Background: Foundations for Applying AI to Signaling Firewalls

Signaling security differs significantly from enterprise security. The approaches used to protect enterprise or home networks cannot be directly applied to securing the signaling plane of mobile networks. Any AI integrated into a signaling firewall must be highly specialized for this domain.

Most AI approaches in cybersecurity build on decades of research in IT security, which has produced a rich body of work on how to extract and interpret meaningful features from network traffic, such as packet sizes, flow durations, connection patterns, IP addresses, port numbers, protocol types, DNS queries, and HTTP metadata.
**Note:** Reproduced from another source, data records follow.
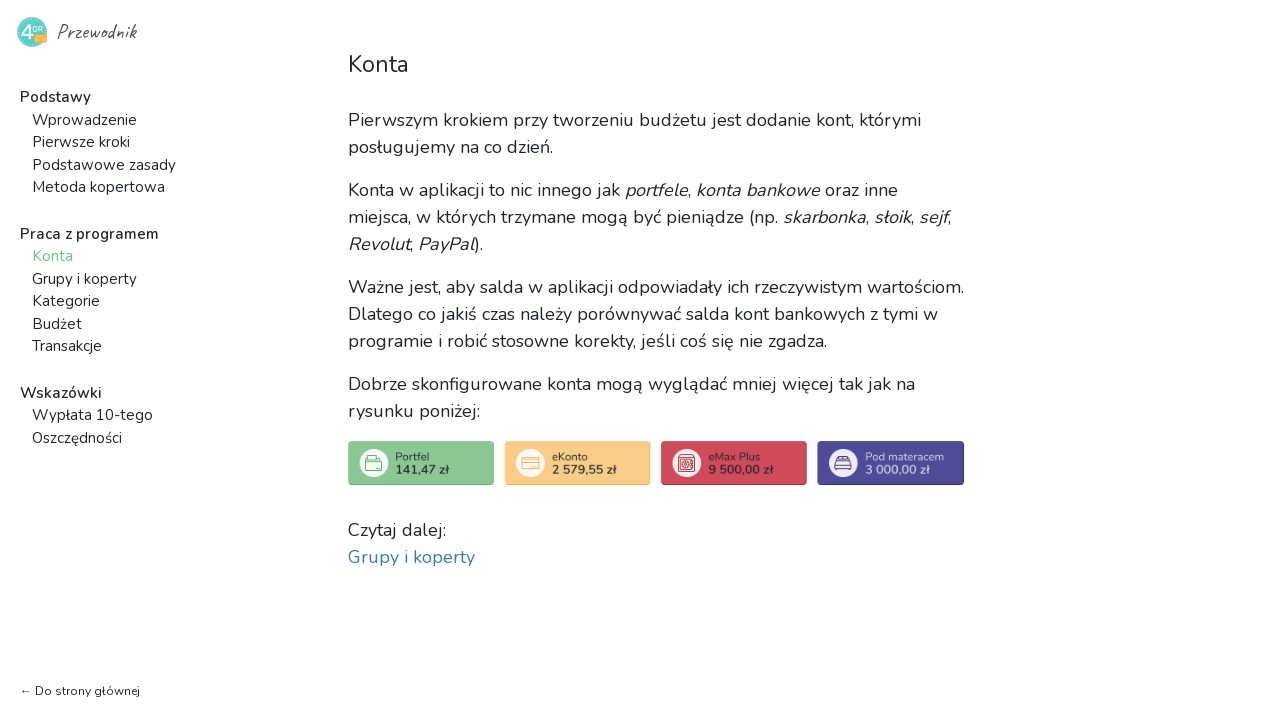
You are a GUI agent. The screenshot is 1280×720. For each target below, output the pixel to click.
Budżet (57, 324)
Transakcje (67, 346)
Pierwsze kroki (81, 142)
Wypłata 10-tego (92, 415)
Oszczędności (77, 438)
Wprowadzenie (84, 120)
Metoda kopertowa (98, 187)
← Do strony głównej (80, 691)
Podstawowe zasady (104, 165)
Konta (52, 256)
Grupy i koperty (84, 279)
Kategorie (66, 301)
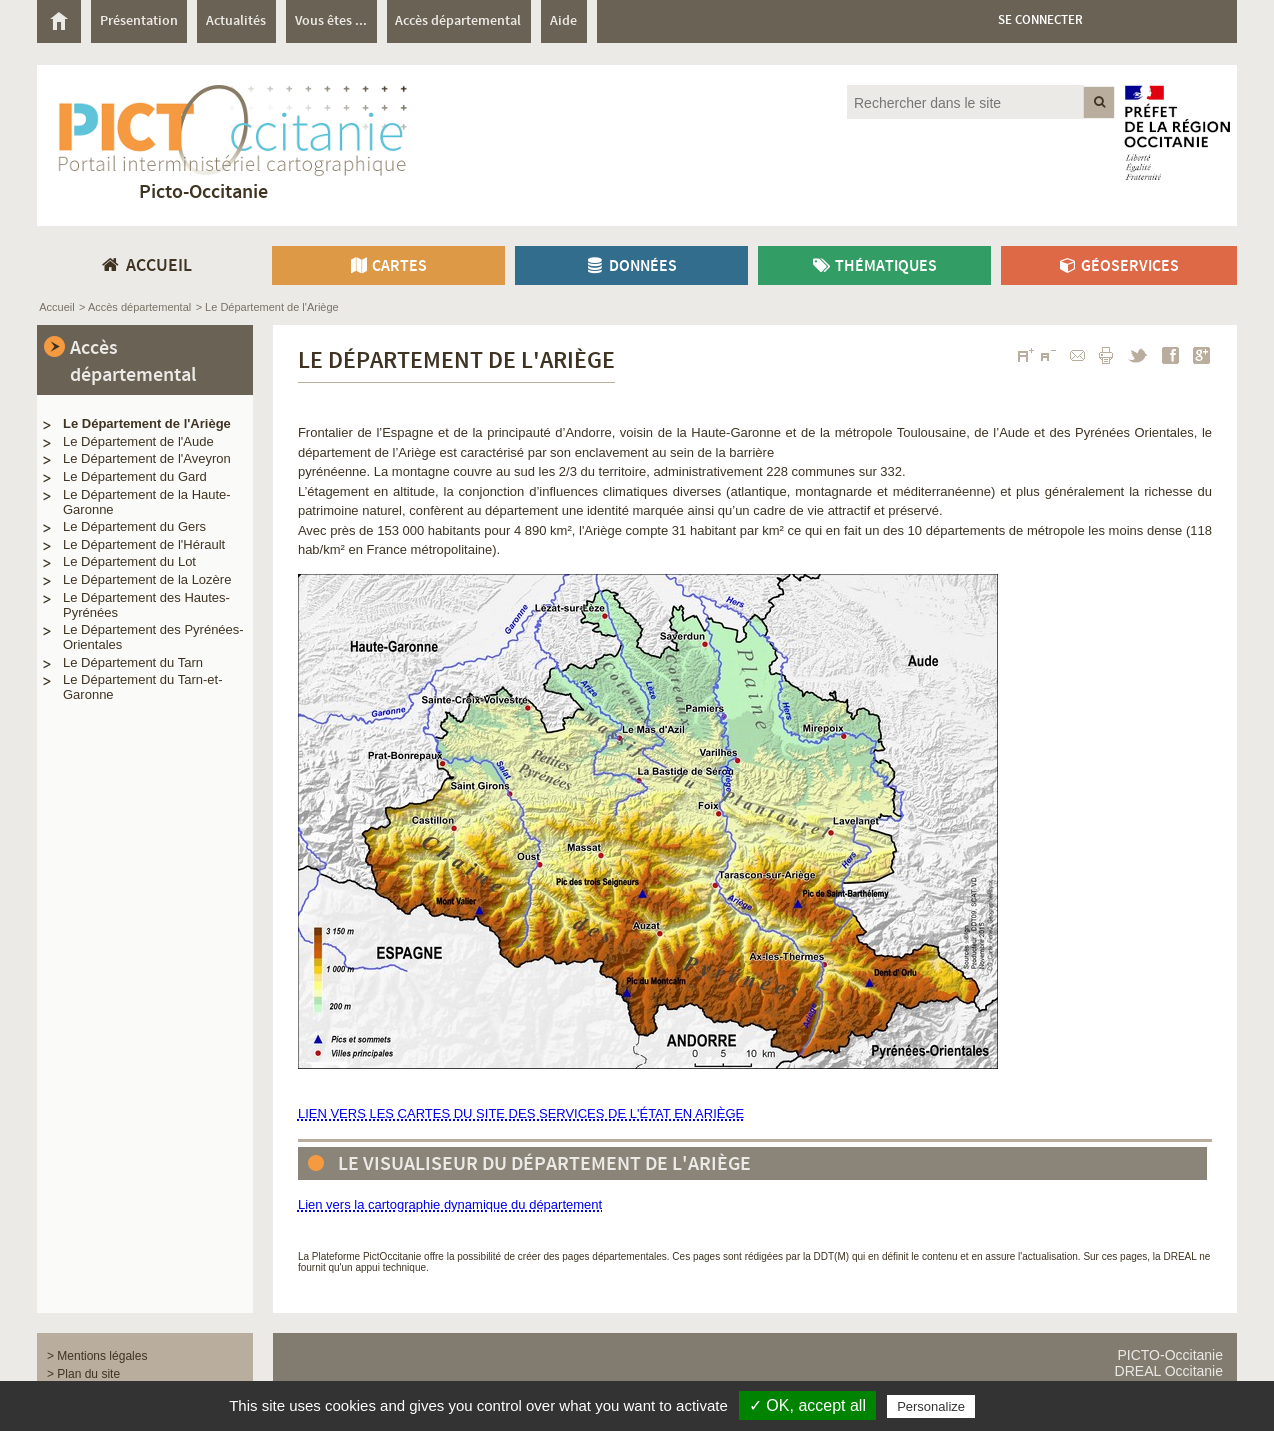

This established foundation allows ML models to leverage well‑understood behavioral baselines to detect anomalies, classify threats, and prioritize alerts with relatively high confidence. In contrast, signaling security lacks this same depth of foundational research: the domain is narrower, historically more proprietary, and less exposed to open‑source modeling and benchmark datasets, so there are fewer standardized feature sets, fewer published large‑scale behavioral studies, and fewer pre‑validated models. As a result, while AI‑driven NDR and endpoint security can lean heavily on established telemetry conventions and feature‑engineering playbooks, AI in signaling security must start from scratch, before it can match the maturity and robustness seen in broader IT‑security AI applications.